Утром четвертого дня Сашка проснулся от звяканья тарелок на кухне. Шломо, гладко выбритый и одетый, мыл накопившуюся за неделю грязную посуду.
«Ну и слава Богу, — сказал Сашка. — Наконец-то встать соизволили. Ты уже завтракал?»
«Нет еще, — ответил Шломо, не оборачиваясь. Он поставил в сушилку последнюю тарелку и, вытирая руки кухонным полотенцем, подошел к сашкиному дивану. — Саша, ты меня извини, но я хочу тебя кое о чем попросить…»

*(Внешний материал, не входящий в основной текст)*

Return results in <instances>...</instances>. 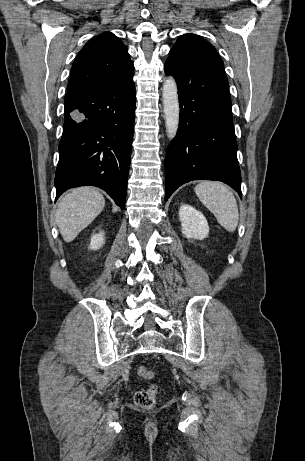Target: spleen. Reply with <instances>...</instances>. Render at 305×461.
Masks as SVG:
<instances>
[{"instance_id":"obj_1","label":"spleen","mask_w":305,"mask_h":461,"mask_svg":"<svg viewBox=\"0 0 305 461\" xmlns=\"http://www.w3.org/2000/svg\"><path fill=\"white\" fill-rule=\"evenodd\" d=\"M200 201L214 214L218 223L234 232L239 221L236 199L231 190L220 182L203 181L195 189Z\"/></svg>"}]
</instances>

«Конечно, конечно, — с готовностью откликнулся верный Сашка, спуская ноги на пол. — Какие извинения, Славик, ты что, с ума сошел?»
«Я очень ценю то, что вы с Сеней для меня сделали, — все так же спокойно продолжил Шломо. — Но ты не можешь тут больше оставаться. Возвращайся, пожалуйста, к Сене. Я теперь и один управлюсь. Большое тебе спасибо за все».
«Э-э… — озадаченно протянул Сашка. — Ты уверен? Если ты за меня беспокоишься, то — зря. У меня уйма времени, я на работе отпуск взял, неделю. Так что мы тут с тобой еще погудим. Как когда-то…» Он заговорщицки подмигнул.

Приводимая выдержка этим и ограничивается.